Cooloola Christian College is a private primary and secondary (Prep-12) school for boys and girls at 1 College Road. In 2017, the school had an enrolment of 396 students with 38 teachers (33 full-time equivalent) and 33 non-teaching staff (24 full-time equivalent). It is operated by a not-for-profit company established by four churches: Baptist Church, Church of Christ, Presbyterian Church and Wesleyan Methodist Church.

There is no government secondary school in Southside. The nearest government secondary schools are Gympie State High School and James Nash State High School both located in neighbouring Gympie to the north and north-east.

== Facilities ==
Glastonbury SES Facility is at 1 Rodian Street.

== Amenities ==
Gympie Wesleyan Methodist Church is at 70 Exhibition Road.

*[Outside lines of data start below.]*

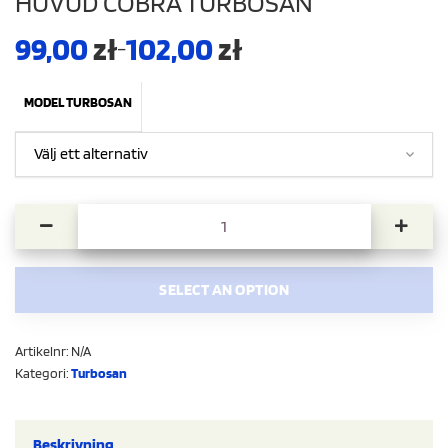
HUVUD COBRA TURBOSAN
99,00
zł
102,00
zł
–
MODEL TURBOSAN
Huvud Cobra Turbosan mängd
SELECT AN OPTION
Artikelnr:
N/A
Kategori:
Turbosan
Beskrivning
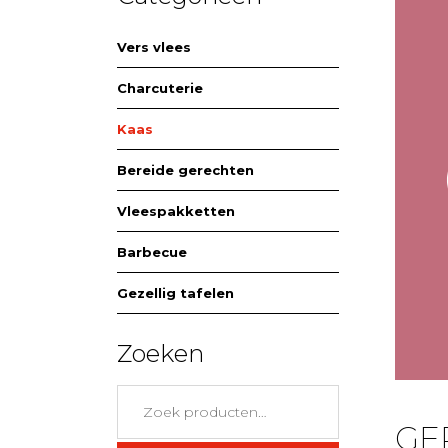
Vers vlees
Charcuterie
Kaas
Bereide gerechten
Vleespakketten
Barbecue
Gezellig tafelen
Zoeken
Zoeken
naar:
GE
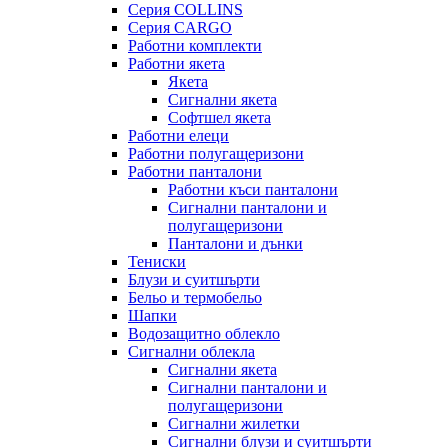
Серия COLLINS
Серия CARGO
Работни комплекти
Работни якета
Якета
Сигнални якета
Софтшел якета
Работни елеци
Работни полугащеризони
Работни панталони
Работни къси панталони
Сигнални панталони и
полугащеризони
Панталони и дънки
Тениски
Блузи и суитшърти
Бельо и термобельо
Шапки
Водозащитно облекло
Сигнални облекла
Сигнални якета
Сигнални панталони и
полугащеризони
Сигнални жилетки
Сигнални блузи и суитшърти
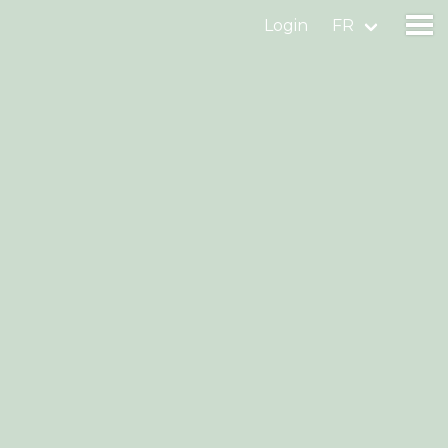
Login
FR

It is part of the Wesleyan Methodist Church of Australia.

The Gympie Corps of the Salvation Army is at 42 Stumm Road.

Gympie Christian Fellowship has its church at 2A Sorensen Road. It is an outreach church of Sunshine Coast Christian Fellowship in Forest Glen.

Gympie Ward of the Church of Jesus Christ of Latter-day Saints meets at 28 Sorensen Road.

Gympie Racecourse and the Adrian McClintock Park showgrounds are at 77 Exhibition Road. The park is named after a former mayor of the Shire of Widgee.

Gunabul Homestead Golf Course is an 18-hole golf course and driving range at 9 Power Road.